In Limbo: Arena Mouths Off
|by Tim Froh|
Ah, Bruce Arena. His dramatic rise and fall in the estimations of American soccer fans was practically Shakespearian. Where once he could no wrong, now every word he speaks is scrutinized. Some call him a hypocrite, others an egomaniac, and still others a ruthless opportunist. For some fans, he has become the arch-enemy of American soccer, whose bitter musings are the marks of a man driven mad by the bruising of his own ego. But who exactly is Bruce Arena, and more importantly, is what he says true?
When reading through his recent interview with Grant Wahl, one is struck almost immediately by his supercilious, cynical tone. Comments such as, "Let me tell you this: I wasn't convinced I would come back if they wanted me back," demonstrate Arena's arrogance at its very worst. This was a man who gave every indication that he wanted to come back to the job after the U.S. lost to Ghana in the World Cup. And honestly, who could blame him for wanting to redeem his legacy? He feels that American soccer reached its apotheosis during his tenure as coach (a sentiment that National Teamer Bobby Convey disagrees with). He tells Grant: "Oh yeah. They're going to win the next World Cup, from what I'm told. So I wish them the best. Because we did so poorly over the last eight years, I'm sure they're going to win the next World Cup." He even goes as far as saying, "I've probably showed them the finest eight years of the national team they're going to see for a long time."

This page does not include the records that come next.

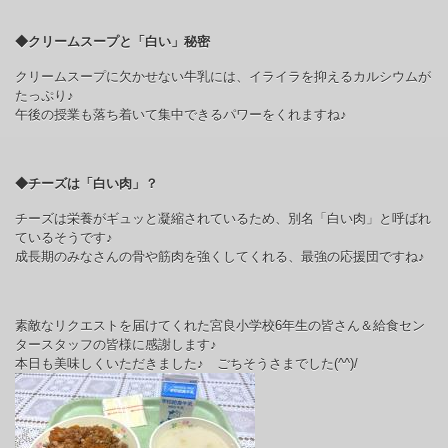
◆クリームスープと「白い」秘密
クリームスープに欠かせない牛乳には、イライラを抑えるカルシウムが
たっぷり♪
午後の授業も落ち着いて集中できるパワーをくれますね♪
◆チーズは「白い肉」？
チーズは栄養がギュッと凝縮されているため、別名「白い肉」と呼ばれ
ているそうです♪
成長期のみなさんの骨や筋肉を強くしてくれる、最強の応援団ですね♪
素敵なリクエストを届けてくれた宮良小学校
6
年生の皆さん＆給食セン
タースタッフの皆様に感謝します♪
本日も美味しくいただきました♪ ごちそうさまでした
(^^)/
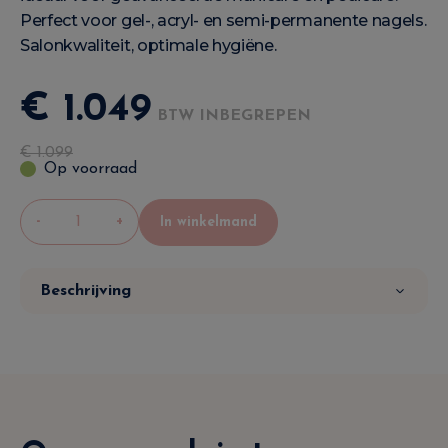
Perfect voor gel-, acryl- en semi-permanente nagels.
Salonkwaliteit, optimale hygiëne.
€
1.049
BTW INBEGREPEN
€
1.099
Op voorraad
-
+
In winkelmand
Beschrijving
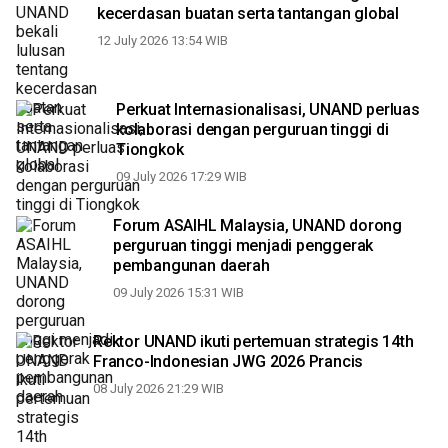
kecerdasan buatan serta tantangan global
12 July 2026 13:54 WIB
Perkuat Internasionalisasi, UNAND perluas
kolaborasi dengan perguruan tinggi di
Tiongkok
09 July 2026 17:29 WIB
Forum ASAIHL Malaysia, UNAND dorong
perguruan tinggi menjadi penggerak
pembangunan daerah
09 July 2026 15:31 WIB
Rektor UNAND ikuti pertemuan strategis 14th
Franco-Indonesian JWG 2026 Prancis
08 July 2026 21:29 WIB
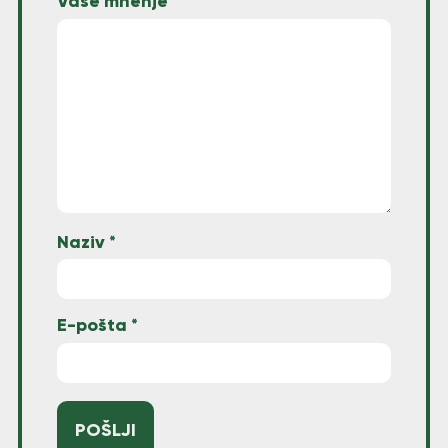
Vaše mnenje
*
Naziv
*
E-pošta
*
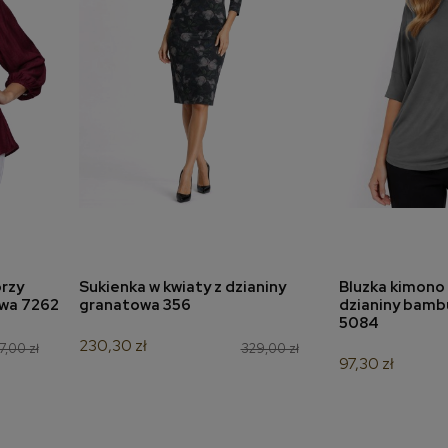
rzy
Sukienka w kwiaty z dzianiny
Bluzka kimono 
a
dodaj do koszyka
dodaj 
owa 7262
granatowa 356
dzianiny bamb
5084
230,30 zł
7,00 zł
329,00 zł
97,30 zł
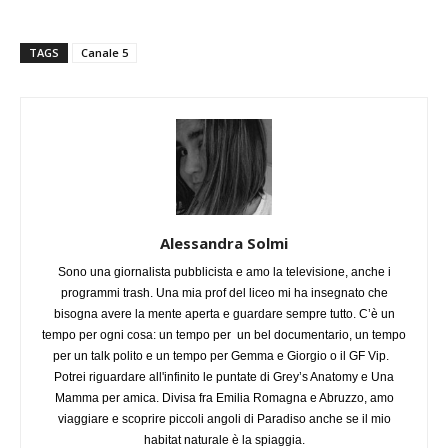
TAGS
Canale 5
Alessandra Solmi
Sono una giornalista pubblicista e amo la televisione, anche i
programmi trash. Una mia prof del liceo mi ha insegnato che
bisogna avere la mente aperta e guardare sempre tutto. C’è un
tempo per ogni cosa: un tempo per un bel documentario, un tempo
per un talk polito e un tempo per Gemma e Giorgio o il GF Vip.
Potrei riguardare all'infinito le puntate di Grey’s Anatomy e Una
Mamma per amica. Divisa fra Emilia Romagna e Abruzzo, amo
viaggiare e scoprire piccoli angoli di Paradiso anche se il mio
habitat naturale è la spiaggia.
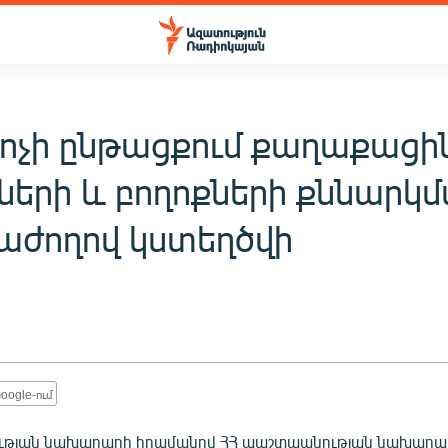
ոչի ընթացքում քաղաքացի
մների և բողոքների քննարկ
աժողով կստեղծվի
oogle-ում
ւթյան նախարարի հրամանով ՀՀ պաշտպանության նախարա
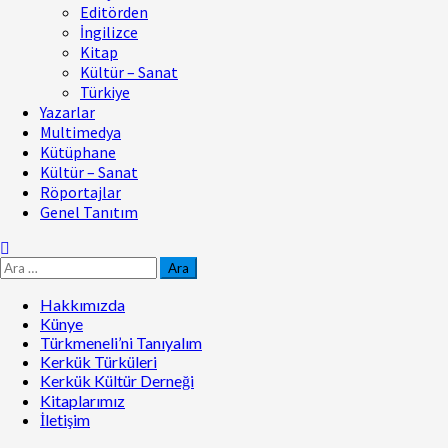
Editörden
İngilizce
Kitap
Kültür – Sanat
Türkiye
Yazarlar
Multimedya
Kütüphane
Kültür – Sanat
Röportajlar
Genel Tanıtım
Arama:
Hakkımızda
Künye
Türkmeneli’ni Tanıyalım
Kerkük Türküleri
Kerkük Kültür Derneği
Kitaplarımız
İletişim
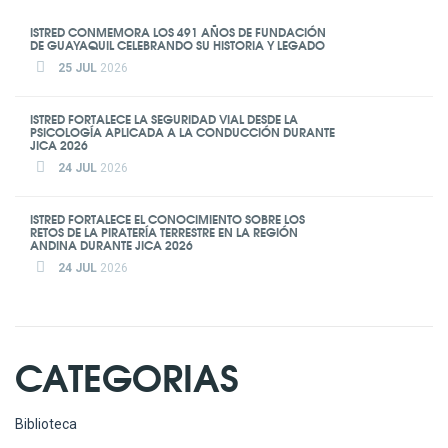
ISTRED CONMEMORA LOS 491 AÑOS DE FUNDACIÓN
DE GUAYAQUIL CELEBRANDO SU HISTORIA Y LEGADO
25 JUL
2026
ISTRED FORTALECE LA SEGURIDAD VIAL DESDE LA
PSICOLOGÍA APLICADA A LA CONDUCCIÓN DURANTE
JICA 2026
24 JUL
2026
ISTRED FORTALECE EL CONOCIMIENTO SOBRE LOS
RETOS DE LA PIRATERÍA TERRESTRE EN LA REGIÓN
ANDINA DURANTE JICA 2026
24 JUL
2026
CATEGORIAS
Biblioteca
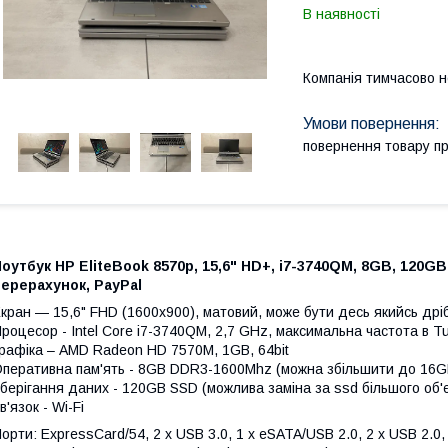
В наявності
Компанія тимчасово 
повернення товару п
оутбук HP EliteBook 8570p, 15,6" HD+, i7-3740QM, 8GB, 120GB
ерерахунок, PayPal
кран — 15,6" FHD (1600х900), матовий, може бути десь якийсь дріб
роцесор - Intel Core i7-3740QM, 2,7 GHz, максимальна частота в Tu
рафіка – AMD Radeon HD 7570M, 1GB, 64bit
перативна пам'ять - 8GB DDR3-1600Mhz (можна збільшити до 16G
берігання даних - 120GB SSD (можлива заміна за ssd більшого об'
в'язок - Wi-Fi
орти: ExpressCard/54, 2 x USB 3.0, 1 x eSATA/USB 2.0, 2 x USB 2.0,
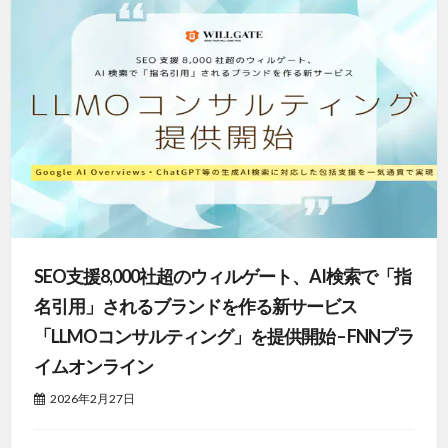
SEO支援8,000社超のウィルゲート、AI検索で「指
名引用」されるブランドを作る新サービス
「LLMOコンサルティング」を提供開始 – FNNプラ
イムオンライン
2026年2月27日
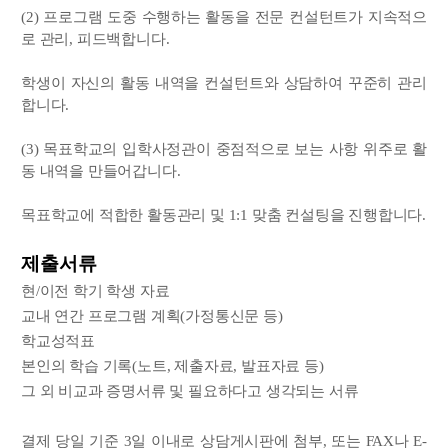
(2) 프로그램 도중 수행하는 활동을 전문 컨설턴트가 지속적으
로 관리, 피드백합니다.
학생이 자신의 활동 내역을 컨설턴트와 상담하여 꾸준히 관리
합니다.
(3) 목표학교의 입학사정관이 중점적으로 보는 사항 위주로 활
동 내역을 만들어갑니다.
목표학교에 적합한 활동관리 및 1:1 맞춤 컨설팅을 진행합니다.
제출서류
현/이전 학기 학생 자료
교내 연간 프로그램 계획(가정통신문 등)
학교성적표
본인의 학습 기록(노트, 제출자료, 발표자료 등)
그 외 비교과 증명서류 및 필요하다고 생각되는 서류
결제 당일 기준 3일 이내로 상담게시판에 첨부, 또는 FAX나 E-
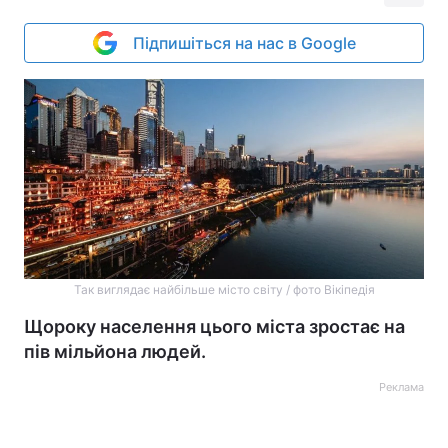
Підпишіться на нас в Google
Так виглядає найбільше місто світу / фото Вікіпедія
Щороку населення цього міста зростає на
пів мільйона людей.
Реклама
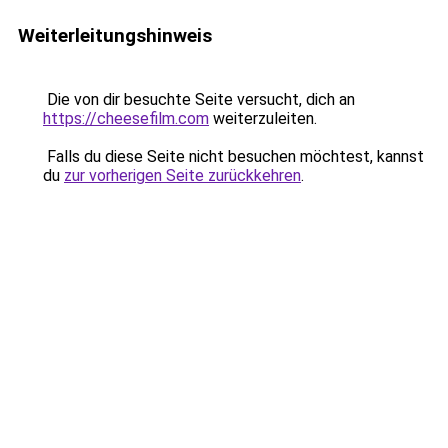
Weiterleitungshinweis
Die von dir besuchte Seite versucht, dich an
https://cheesefilm.com
weiterzuleiten.
Falls du diese Seite nicht besuchen möchtest, kannst
du
zur vorherigen Seite zurückkehren
.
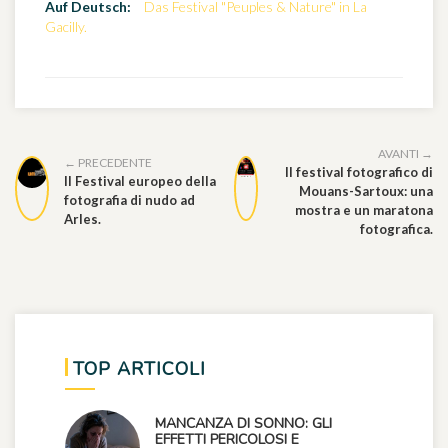
Auf Deutsch:
Das Festival "Peuples & Nature" in La
Gacilly.
AVANTI →
← PRECEDENTE
Il festival fotografico di
Il Festival europeo della
Mouans-Sartoux: una
fotografia di nudo ad
mostra e un maratona
Arles.
fotografica.
TOP ARTICOLI
MANCANZA DI SONNO: GLI
EFFETTI PERICOLOSI E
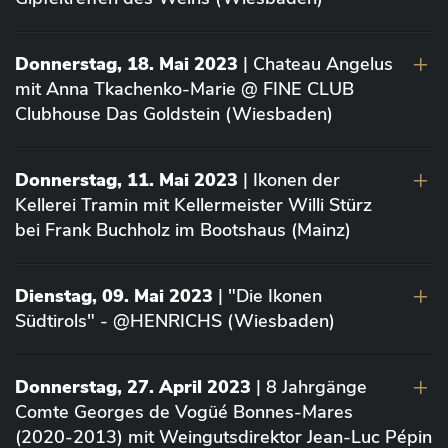
Donnerstag, 18. Mai 2023
| Chateau Angelus
mit Anna Tkachenko-Marie @ FINE CLUB
Clubhouse Das Goldstein (Wiesbaden)
Donnerstag, 11. Mai 2023
| Ikonen der
Kellerei Tramin mit Kellermeister Willi Stürz
bei Frank Buchholz im Bootshaus (Mainz)
Dienstag, 09. Mai 2023
| "Die Ikonen
Südtirols" - @HENRICHS (Wiesbaden)
Donnerstag, 27. April 2023
| 8 Jahrgänge
Comte Georges de Vogüé Bonnes-Mares
(2020-2013) mit Weingutsdirektor Jean-Luc Pépin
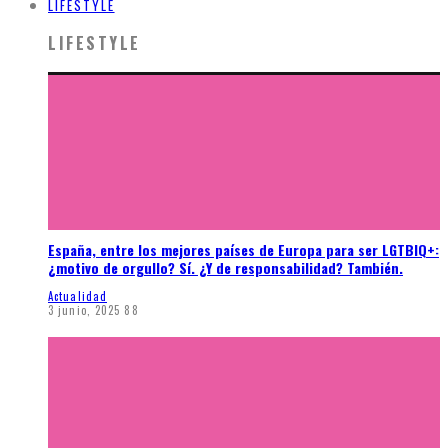
LIFESTYLE
LIFESTYLE
España, entre los mejores países de Europa para ser LGTBIQ+:
¿motivo de orgullo? Sí. ¿Y de responsabilidad? También.
Actualidad
3 junio, 2025
88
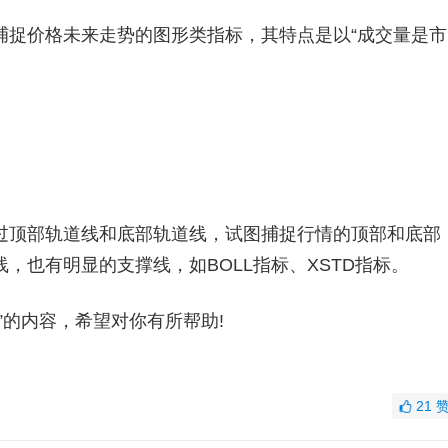
捉价格未来走势的图形类指标，其特点是以“成交量是市
顶部轨道线和底部轨道线，试图捕捉行情的顶部和底部
，也有明显的支撑线，如BOLL指标、XSTD指标。
的内容，希望对你有所帮助!
21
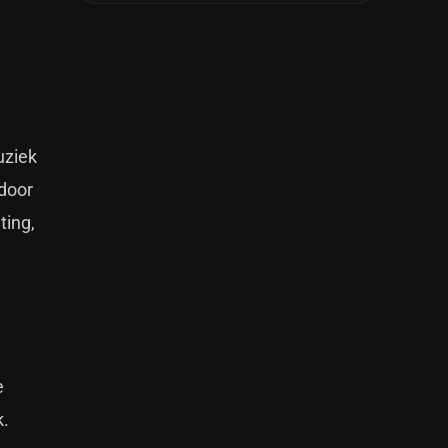
uziek
 door
ting,
e
k.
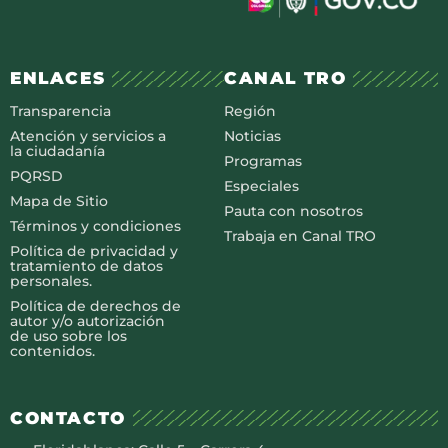
ENLACES
CANAL TRO
Transparencia
Región
Atención y servicios a
Noticias
la ciudadanía
Programas
PQRSD
Especiales
Mapa de Sitio
Pauta con nosotros
Términos y condiciones
Trabaja en Canal TRO
Política de privacidad y
tratamiento de datos
personales.
Política de derechos de
autor y/o autorización
de uso sobre los
contenidos.
CONTACTO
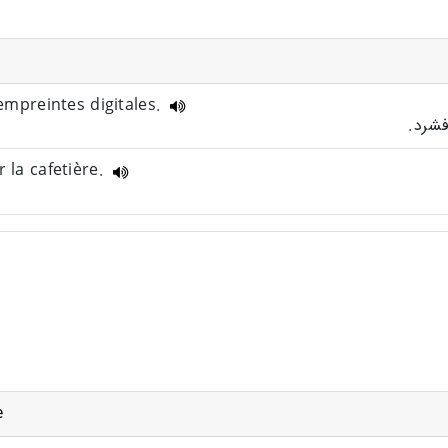
'empreintes digitales.
 la cafetière.
e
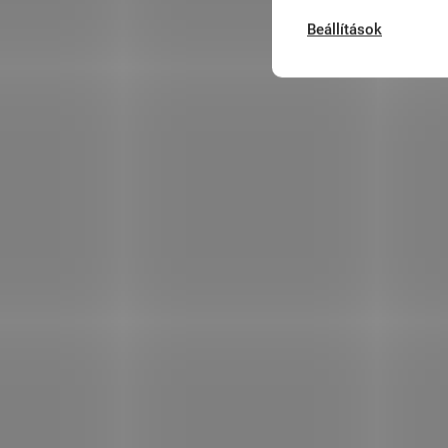
Beállítások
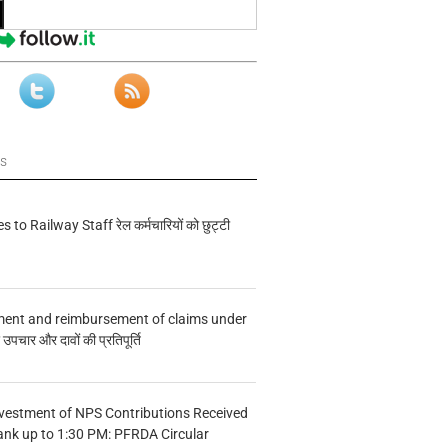
ws
s to Railway Staff रेल कर्मचारियों को छुट्टी
ment and reimbursement of claims under
चार और दावों की प्रतिपूर्ति
vestment of NPS Contributions Received
ank up to 1:30 PM: PFRDA Circular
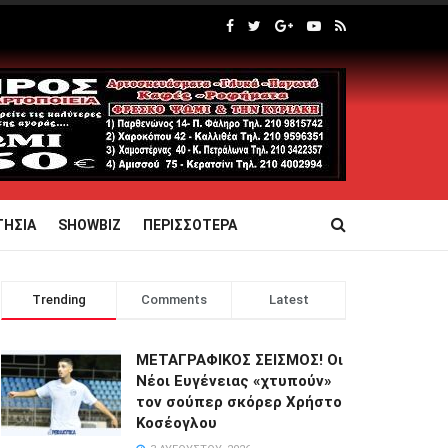
ΤΗΣΙΑ
SHOWBIZ
ΠΕΡΙΣΣΟΤΕΡΑ
Trending
Comments
Latest
ΜΕΤΑΓΡΑΦΙΚΟΣ ΣΕΙΣΜΟΣ! Οι
Νέοι Ευγένειας «χτυπούν»
τον σούπερ σκόρερ Χρήστο
Κοσέογλου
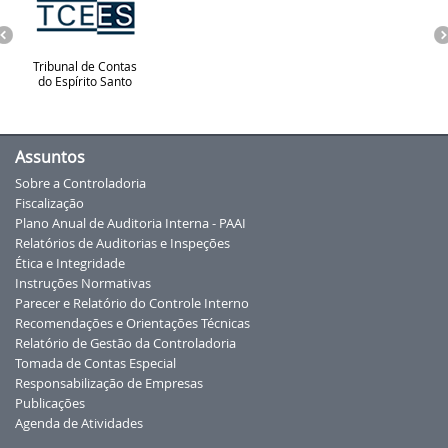
Tribunal de Contas
do Espírito Santo
Assuntos
Sobre a Controladoria
Fiscalização
Plano Anual de Auditoria Interna - PAAI
Relatórios de Auditorias e Inspeções
Ética e Integridade
Instruções Normativas
Parecer e Relatório do Controle Interno
Recomendações e Orientações Técnicas
Relatório de Gestão da Controladoria
Tomada de Contas Especial
Responsabilização de Empresas
Publicações
Agenda de Atividades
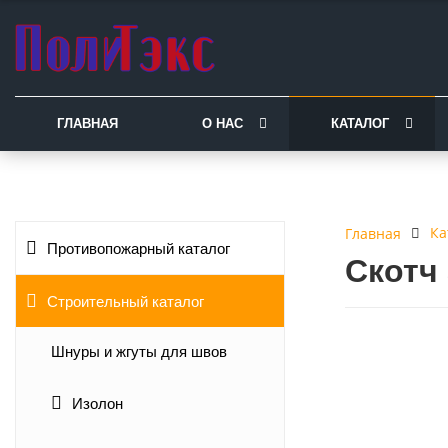
ГЛАВНАЯ
О НАС
КАТАЛОГ
Ка
Главная
Противопожарный каталог
Скотч
Строительный каталог
Шнуры и жгуты для швов
Изолон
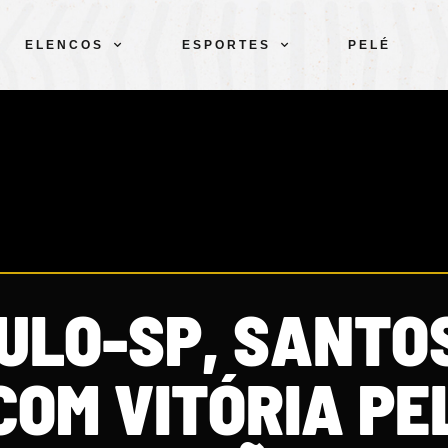
ELENCOS
ESPORTES
PELÉ
ULO-SP, SANTO
COM VITÓRIA PE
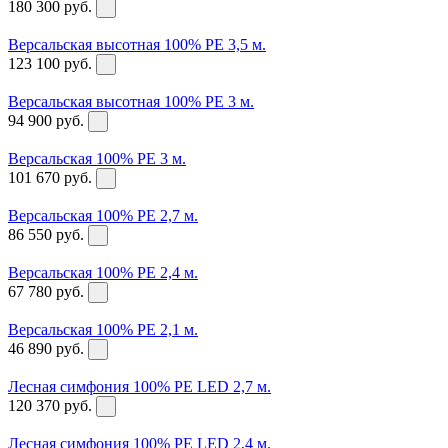
180 300
руб.
Версальская высотная 100% PE 3,5 м.
123 100
руб.
Версальская высотная 100% PE 3 м.
94 900
руб.
Версальская 100% PE 3 м.
101 670
руб.
Версальская 100% PE 2,7 м.
86 550
руб.
Версальская 100% PE 2,4 м.
67 780
руб.
Версальская 100% PE 2,1 м.
46 890
руб.
Лесная симфония 100% PE LED 2,7 м.
120 370
руб.
Лесная симфония 100% PE LED 2,4 м.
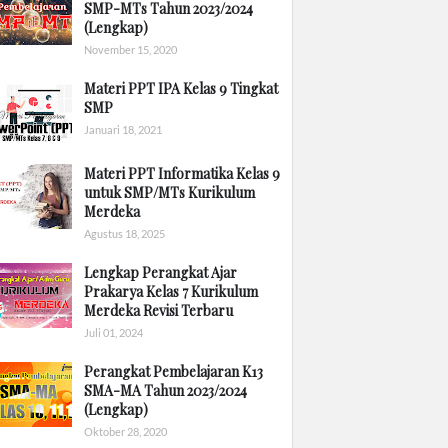
SMP-MTs Tahun 2023/2024
(Lengkap)
November 15, 2020
Materi PPT IPA Kelas 9 Tingkat
SMP
Januari 18, 2021
Materi PPT Informatika Kelas 9
untuk SMP/MTs Kurikulum
Merdeka
Agustus 18, 2025
Lengkap Perangkat Ajar
Prakarya Kelas 7 Kurikulum
Merdeka Revisi Terbaru
Juli 01, 2024
Perangkat Pembelajaran K13
SMA-MA Tahun 2023/2024
(Lengkap)
Oktober 28, 2020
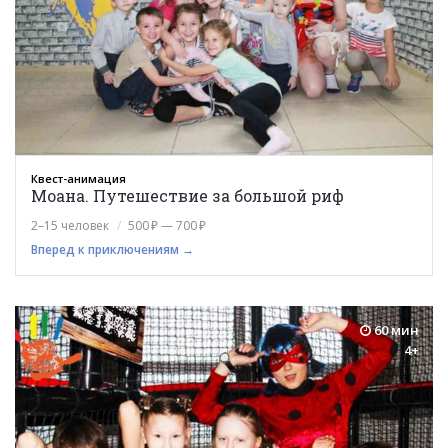
Квест-анимация
Моана. Путешествие за большой риф
2–15 человек
500 ₽ — 700 ₽
Вперед к приключениям →
60 мин
4+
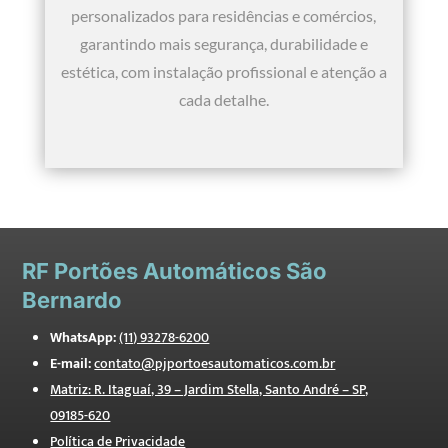
personalizados para residências e comércios,
garantindo mais segurança, durabilidade e
estética, com instalação profissional e atenção a
cada detalhe.
RF
Portões Automáticos São
Bernardo
WhatsApp:
(11) 93278-6200
E-mail:
contato@pjportoesautomaticos.com.br
Matriz: R. Itaguaí, 39 – Jardim Stella, Santo André – SP,
09185-620
Política de Privacidade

But for all his faults, Arena is outspoken about the problems that face American soccer. He rightfully distrusts the relationship between MLS, US Soccer, and their advertisers. When Grant brings up the new MLS television contracts, Arena is quick to point out that the league's first focus should be raising the standard of play. He's said what many fans have said: raise the quality of play and many of those stay-at-home soccer fans will start watching. Most importantly though, Bruce recognizes a good thing when he sees it. The Red Bulls organization, which has at times struggled in its first year as owner, is good for the league and good for the sport and has invested too much money to suddenly cut their losses and run.
The anger that has been directed towards Arena since the World Cup by American soccer fans is understandable, if not somewhat regrettable. While fans claim that Arena's adherence to his 4-5-1 formation was a surprise, it shouldn't have been. On the South American program Los Technicos, Arena revealed his line-up several months in advance of the World Cup. Fans had the opportunity to question and criticize those tactics then, but only a few did. Indeed, Arena's rigidity as a tactician got the better of him, but fans ought not hate Arena for what were seven and a half years of quality service to US Soccer. All sports fans (myself included) are fickle. We loved Arena's loud mouth when we were winning, but were disgusted when he refused to take the blame for the U.S. Team's failures in Germany. Sometimes, you just have to take the good with the bad.
Recent rumors have DaMarcus Beasley returning to MLS to play with Real Salt Lake, while West Bromwich Albion of the English Championship have supposedly offered MLS two million dollars for Eddie Johnson of the Kansas City Wizards.
Who would've thought that of American soccer's so-called "golden generation," the player that would emerge as its most mature and dedicated would be Bobby Convey? Santino Quaranta has suffered through a career plagued by immature personal choices, injuries, and squandered opportunities. Eddie Johnson, who still has the chance to turn his fortunes around, suffered a horrible foot injury, the long-term psychological effects of which are still hurting his game today. Landon Donovan, Clint Mathis, and now perhaps DaMarcus Beasley, have all returned from Europe, tail firmly between their legs.
Beasley though, who in recent months has seen the quality of his play diminish, and who seems more and more depressed as time goes by, could perhaps use the return home. His time at PSV, once filled with Champions League glory and a career-high goals tally, seems to be coming to an end. Like Convey, he could try to stick it out and raise his game with the hope of securing a transfer to another European club. His problems may not be physical though, but mental. A DUI arrest last year and a long distance relationship, and a difficult and heavily criticized World Cup would certainly demonstrate that something's not right with Beasley. If a move back to MLS will help DaMarcus recover physically and emotionally, then more power to him.
As for Eddie Johnson, there's only one thing that MLS can do: sell. Who cares whether the situation is right? That anyone is still willing to offer two million dollars for Johnson after a disappointing World Cup and MLS season is remarkable. Johnson supposedly rejected the five million dollar deal offered by Portugese club Benfica last year. He'd be unwise to do so now. Yes, West Brom is a Championship club, but it's also one keen on returning to the Premiership, and one that would provide an opportunity for Eddie to prove that he really is a "grown ass man" and not an immature kid.